Did you know the first vaccine was developed 222 years ago? In 1796, Edward Jenner vaccinated a 13-year-old boy with cowpox. This is a weaker form of smallpox and was discovered to make the boy immune to the viral disease. As vaccines have advanced they have become a crucial part of keeping societies safe from harmful viruses and infections. Although there is some controversy, the vast majority of medical professionals and scientists do encourage patients to be vaccinated whenever possible. Did you know these interesting facts about vaccines?

  1. White blood cells in the human immune system have the capacity to remember viruses and bacteria that they have encountered before. Vaccines make use of this property by introducing similar, non-threatening versions of a disease in order to teach your body how to fight the real thing.
  2. Vaccines can be attributed to eradicating smallpox and rinderpest worldwide.
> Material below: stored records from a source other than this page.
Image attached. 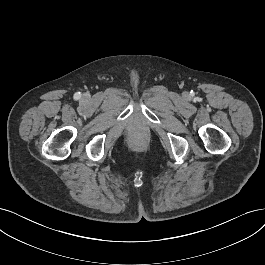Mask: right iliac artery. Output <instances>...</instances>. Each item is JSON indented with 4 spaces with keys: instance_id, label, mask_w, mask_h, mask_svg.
<instances>
[{
    "instance_id": "right-iliac-artery-1",
    "label": "right iliac artery",
    "mask_w": 265,
    "mask_h": 265,
    "mask_svg": "<svg viewBox=\"0 0 265 265\" xmlns=\"http://www.w3.org/2000/svg\"><path fill=\"white\" fill-rule=\"evenodd\" d=\"M74 97H75L76 99H78V98L80 97V93H76V94L74 95Z\"/></svg>"
}]
</instances>
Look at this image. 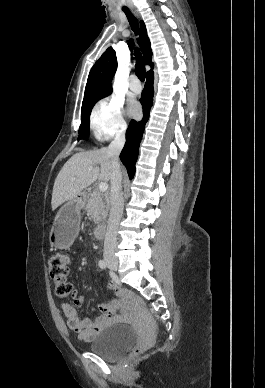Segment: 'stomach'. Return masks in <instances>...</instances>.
Instances as JSON below:
<instances>
[{
    "label": "stomach",
    "mask_w": 265,
    "mask_h": 388,
    "mask_svg": "<svg viewBox=\"0 0 265 388\" xmlns=\"http://www.w3.org/2000/svg\"><path fill=\"white\" fill-rule=\"evenodd\" d=\"M82 206L83 200L76 197L60 208L49 236L52 246L59 249L70 247L79 231Z\"/></svg>",
    "instance_id": "obj_1"
}]
</instances>
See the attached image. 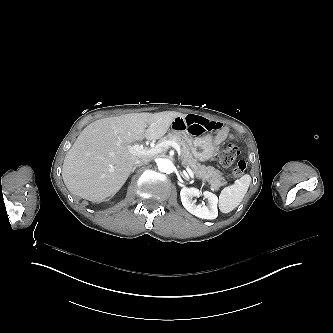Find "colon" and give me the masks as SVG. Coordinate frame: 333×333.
Returning <instances> with one entry per match:
<instances>
[{
    "label": "colon",
    "instance_id": "1",
    "mask_svg": "<svg viewBox=\"0 0 333 333\" xmlns=\"http://www.w3.org/2000/svg\"><path fill=\"white\" fill-rule=\"evenodd\" d=\"M239 154L240 147L238 144L231 143L220 152L218 156V162L223 168L227 169L228 172L235 175H241L246 169V162L240 160L235 163V160Z\"/></svg>",
    "mask_w": 333,
    "mask_h": 333
}]
</instances>
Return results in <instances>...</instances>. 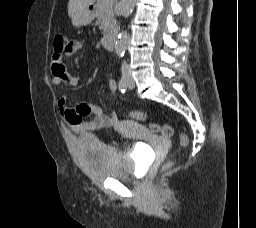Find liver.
<instances>
[{
    "mask_svg": "<svg viewBox=\"0 0 256 228\" xmlns=\"http://www.w3.org/2000/svg\"><path fill=\"white\" fill-rule=\"evenodd\" d=\"M95 0H69L68 3V14L70 17L81 8L92 5Z\"/></svg>",
    "mask_w": 256,
    "mask_h": 228,
    "instance_id": "obj_1",
    "label": "liver"
}]
</instances>
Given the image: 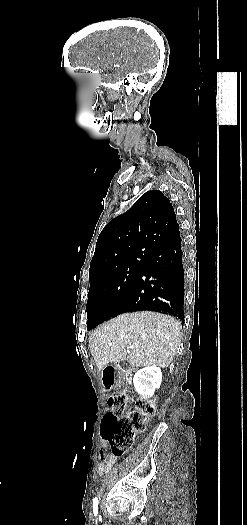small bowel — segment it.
<instances>
[{"label": "small bowel", "instance_id": "obj_1", "mask_svg": "<svg viewBox=\"0 0 247 525\" xmlns=\"http://www.w3.org/2000/svg\"><path fill=\"white\" fill-rule=\"evenodd\" d=\"M100 455L104 460L100 463L98 467V474L102 475L108 473L113 465L116 463L117 459L115 456L110 455L107 452V443L105 440H102L100 443Z\"/></svg>", "mask_w": 247, "mask_h": 525}]
</instances>
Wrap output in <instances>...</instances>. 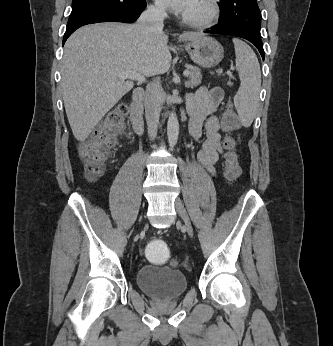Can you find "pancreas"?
<instances>
[{
  "mask_svg": "<svg viewBox=\"0 0 333 346\" xmlns=\"http://www.w3.org/2000/svg\"><path fill=\"white\" fill-rule=\"evenodd\" d=\"M216 72L218 73V75L222 74V70H220V69L217 70ZM201 81H202L201 73L197 70H192V71H190L189 79L185 82V86L187 88H194V87L200 85Z\"/></svg>",
  "mask_w": 333,
  "mask_h": 346,
  "instance_id": "obj_1",
  "label": "pancreas"
}]
</instances>
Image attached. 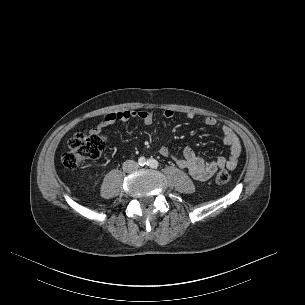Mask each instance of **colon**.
<instances>
[{
  "mask_svg": "<svg viewBox=\"0 0 305 305\" xmlns=\"http://www.w3.org/2000/svg\"><path fill=\"white\" fill-rule=\"evenodd\" d=\"M106 146V137L102 133L83 131L74 134L68 141V149L62 155V163L68 169H76L85 165L88 161L97 159ZM215 180L218 184H226L230 181V173L221 170Z\"/></svg>",
  "mask_w": 305,
  "mask_h": 305,
  "instance_id": "colon-1",
  "label": "colon"
}]
</instances>
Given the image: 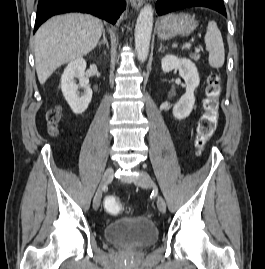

Other diseases such as polio and rubella are close to eradication.
  3. Vaccines are one of the oldest known medical treatments, older than antibiotics or anesthesia.
  4. There are two forms of vaccines. “Live attenuated” vaccines contain a weaker form of the same disease, while “inactivated” vaccines are made from the dead virus itself. Because the live attenuated form, although more effective, requires cold storage, some places in the world opt to use the dead version.
  5. Vaccines prevent the spread of a disease as long as a majority percentage of the population have been inoculated. When this percentage has been achieved, it is called “herd immunity” because the immune majority prevent the disease from spreading, protecting the non-vaccinated minority.
  6. Adverse reactions to vaccination are rarer than those occurring from the use of the most common children’s medications.
  7. According to a 2014 study, 85% of Americans who elected not to receive the measles vaccination did so for religious, philosophical, or personal reasons.
  8. The flu virus can be deadly for children with certain preexisting medical conditions. A recent study found that the flu vaccination cut the threat of flu-associated death for these children by 51%.
  9. Smallpox, a disease capable of mass outbreaks and a 30% death rate, inspired the first modern vaccination method.
  10. Most vaccines contain less than a few milligrams of infected material. In order to be effective, a vaccine only has to introduce enough of a disease to attack the lymph system for the body to develop immunity.